Ji Sung Kim's thesis
by
Ji Sung Kim, MSE
University of Texas at Austin, 2003
Supervisor: Dr. William R. Rossen
Foams can improve oil recovery by reducing gas mobility and the effects of reservoir heterogeneity. However, the lack of knowledge about the complex
nature of foam flow behavior in porous media prevents wider applications of foam in the petroleum industry. Recently, Osterloh
and Jante (1992) found that foam flow in porous media can be divided into two regimes: a high-quality regime and a low-quality regime. In the
high-quality regime, pressure gradients are nearly independent of gas superficial velocity. In the low-quality regime, pressure
gradients are nearly independent of liquid superficial velocity. Previous published data from CO2 foam studies lie either in the high- or low-
quality regime, but no single study appears to show both regimes.

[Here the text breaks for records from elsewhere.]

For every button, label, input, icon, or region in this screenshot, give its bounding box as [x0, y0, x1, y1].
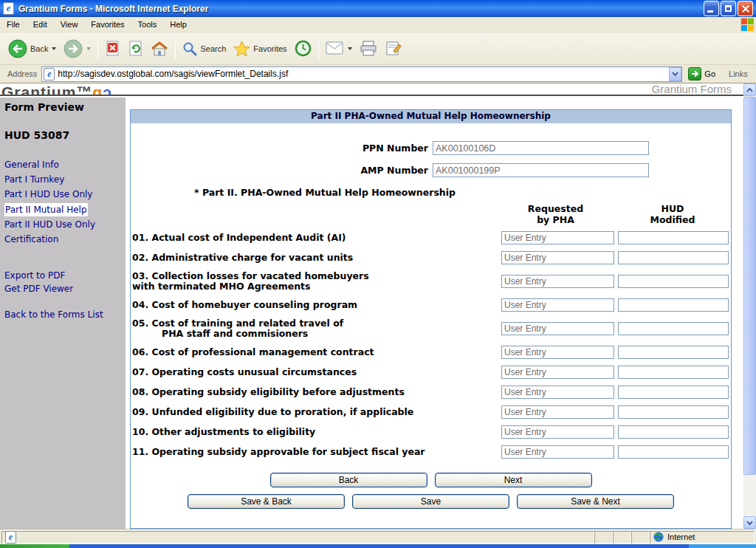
menu-edit[interactable]: Edit	[27, 18, 54, 31]
scroll-up-button[interactable]	[743, 83, 756, 96]
form-row-09: 09. Unfunded eligibility due to proratio…	[132, 405, 729, 419]
minimize-button[interactable]	[704, 1, 719, 16]
requested-by-pha-input[interactable]	[501, 251, 614, 264]
back-dropdown-icon[interactable]	[52, 47, 56, 50]
refresh-button[interactable]	[124, 37, 147, 60]
scroll-up-icon	[746, 88, 753, 92]
go-button[interactable]: Go	[688, 67, 715, 81]
form-row-02: 02. Administrative charge for vacant uni…	[132, 251, 729, 264]
row-label: 03. Collection losses for vacated homebu…	[132, 271, 498, 281]
amp-number-input[interactable]	[433, 163, 649, 177]
scrollbar-thumb[interactable]	[743, 97, 756, 475]
sidebar-item-certification[interactable]: Certification	[4, 232, 121, 247]
address-input[interactable]	[58, 69, 669, 79]
menu-help[interactable]: Help	[163, 18, 193, 31]
restore-button[interactable]	[721, 1, 736, 16]
mail-dropdown-icon[interactable]	[348, 47, 352, 50]
print-icon	[360, 41, 378, 56]
forward-button[interactable]	[60, 36, 94, 61]
address-combobox[interactable]: e	[41, 66, 682, 82]
address-bar: Address e Go Links »	[0, 65, 756, 83]
scroll-down-button[interactable]	[743, 516, 756, 529]
sidebar-item-part2-mutual-help[interactable]: Part II Mutual Help	[4, 203, 88, 216]
requested-by-pha-input[interactable]	[501, 346, 614, 359]
sidebar: Form Preview HUD 53087 General Info Part…	[0, 97, 126, 529]
vertical-scrollbar[interactable]	[743, 83, 756, 529]
status-page-icon: e	[5, 531, 16, 544]
sidebar-item-general-info[interactable]: General Info	[4, 157, 121, 172]
print-button[interactable]	[356, 38, 382, 59]
system-tray-edge	[689, 544, 756, 548]
save-button[interactable]: Save	[352, 494, 509, 509]
links-label[interactable]: Links	[729, 69, 748, 78]
sidebar-item-part1-turnkey[interactable]: Part I Turnkey	[4, 172, 121, 187]
save-and-next-button[interactable]: Save & Next	[517, 494, 674, 509]
back-button[interactable]: Back	[4, 36, 60, 61]
home-icon	[151, 41, 168, 57]
form-content: Part II PHA-Owned Mutual Help Homeowners…	[130, 109, 732, 529]
security-zone-label: Internet	[667, 532, 695, 541]
ppn-number-input[interactable]	[433, 141, 649, 155]
hud-modified-input[interactable]	[618, 346, 729, 359]
sidebar-item-part2-hud-use-only[interactable]: Part II HUD Use Only	[4, 217, 121, 232]
form-row-03: 03. Collection losses for vacated homebu…	[132, 271, 729, 292]
back-nav-button[interactable]: Back	[270, 473, 427, 487]
address-dropdown-button[interactable]	[669, 67, 681, 81]
stop-button[interactable]	[101, 37, 124, 60]
home-button[interactable]	[147, 38, 172, 60]
chevron-down-icon	[672, 72, 678, 76]
hud-modified-input[interactable]	[618, 251, 729, 264]
sidebar-item-part1-hud-use-only[interactable]: Part I HUD Use Only	[4, 187, 121, 202]
menu-favorites[interactable]: Favorites	[84, 18, 131, 31]
refresh-icon	[128, 40, 143, 57]
row-label: 05. Cost of training and related travel …	[132, 318, 498, 329]
forward-dropdown-icon	[86, 47, 91, 50]
hud-modified-input[interactable]	[618, 231, 729, 244]
back-to-forms-list-link[interactable]: Back to the Forms List	[4, 307, 121, 322]
requested-by-pha-input[interactable]	[501, 231, 614, 244]
hud-modified-input[interactable]	[618, 275, 729, 288]
column-header-requested-by-pha: Requested by PHA	[498, 203, 613, 225]
hud-modified-input[interactable]	[618, 405, 729, 419]
form-row-05: 05. Cost of training and related travel …	[132, 318, 729, 339]
menu-tools[interactable]: Tools	[131, 18, 164, 31]
requested-by-pha-input[interactable]	[501, 405, 614, 419]
start-button-edge[interactable]	[0, 544, 69, 548]
favorites-button[interactable]: Favorites	[230, 38, 290, 60]
mail-button[interactable]	[322, 38, 356, 58]
forward-icon	[63, 39, 83, 58]
save-and-back-button[interactable]: Save & Back	[188, 494, 345, 509]
page-header: Grantium™gɔ	[0, 83, 743, 96]
form-row-11: 11. Operating subsidy approvable for sub…	[132, 445, 729, 459]
ie-page-icon: e	[44, 68, 55, 81]
requested-by-pha-input[interactable]	[501, 322, 614, 335]
requested-by-pha-input[interactable]	[501, 275, 614, 288]
requested-by-pha-input[interactable]	[501, 298, 614, 312]
form-subtitle: * Part II. PHA-Owned Mutual Help Homeown…	[194, 187, 731, 198]
history-button[interactable]	[291, 37, 315, 60]
form-row-08: 08. Operating subsidy eligibility before…	[132, 386, 729, 399]
hud-modified-input[interactable]	[618, 445, 729, 459]
close-button[interactable]	[738, 1, 753, 16]
requested-by-pha-input[interactable]	[501, 425, 614, 439]
favorites-star-icon	[233, 41, 250, 57]
requested-by-pha-input[interactable]	[501, 445, 614, 459]
search-button[interactable]: Search	[179, 38, 230, 59]
hud-modified-input[interactable]	[618, 386, 729, 399]
export-to-pdf-link[interactable]: Export to PDF	[4, 269, 121, 282]
menu-file[interactable]: File	[0, 18, 27, 31]
hud-modified-input[interactable]	[618, 425, 729, 439]
windows-taskbar[interactable]	[0, 544, 756, 548]
hud-modified-input[interactable]	[618, 366, 729, 379]
form-row-01: 01. Actual cost of Independent Audit (AI…	[132, 231, 729, 244]
edit-button[interactable]	[382, 38, 406, 59]
hud-modified-input[interactable]	[618, 298, 729, 312]
requested-by-pha-input[interactable]	[501, 386, 614, 399]
get-pdf-viewer-link[interactable]: Get PDF Viewer	[4, 282, 121, 295]
row-label: 04. Cost of homebuyer counseling program	[132, 300, 498, 310]
mail-icon	[326, 41, 344, 55]
menu-view[interactable]: View	[54, 18, 85, 31]
hud-modified-input[interactable]	[618, 322, 729, 335]
requested-by-pha-input[interactable]	[501, 366, 614, 379]
next-nav-button[interactable]: Next	[435, 473, 592, 487]
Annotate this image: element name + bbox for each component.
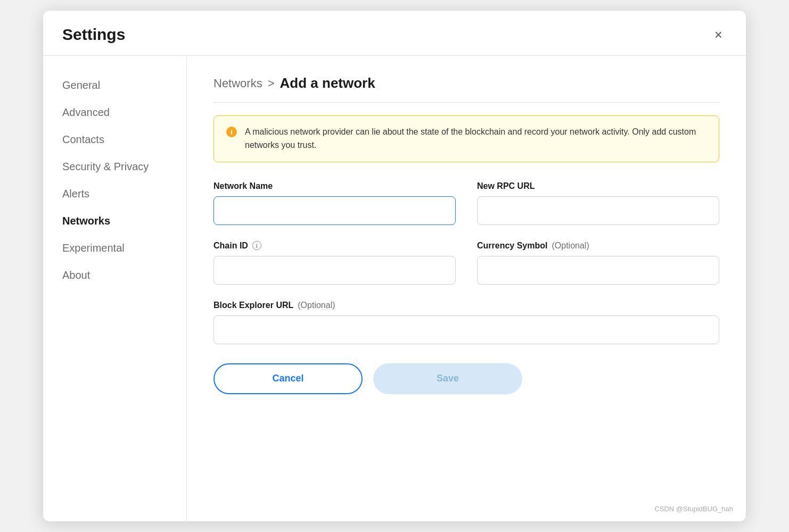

The existence of two foam flow regimes can be very useful to the study and modeling
of foam in the petroleum applications. The purpose of this study is to investigate whether the two steady-state foam-flow regimes exist for dense CO2
foam.
An apparatus was designed to conduct high-pressure CO2 foam flooding experiments. Experiments were performed with a sand-pack and a fired
Boise sandstone core at a back-pressure
of 2000 psig and room temperature, below the critical temperature of CO2. One additional experiment with fired Boise sandstone
was conducted to investigate CO2 foam flow above the critical temperature of CO2. Surfactant solution and dense
CO2 were co-injected through the porous media. Neodol 25-9 surfactant at 1% concentration and the same salt concentration were used in all experiments.
The data from the sand-pack and Boise=sandstone experiments at room temperature do not show the two conventional foam-flow regimes. Instead, these experiments find a third regime related to the low-quality regime.
In this regime, pressure gradients decrease with increasing liquid superficial
velocity at constant gas superficial velocity at constant gas
superficial velocity. The Boise-sandstone experiment above the critical temperature of CO2 did find the two distinct foam-flow
regimes, however.
Earlier theoretical work of Hirasaki and Lawson (1985) and de Vries and Wit (1990) can explain the new behavior seen in our study.
A more sophisticated model combining that of Rossen and Wang (1997) with the effective viscosity of Hirasaki and Lawson predicts the behavior in this new regime. These theories are discussed in the Appendices.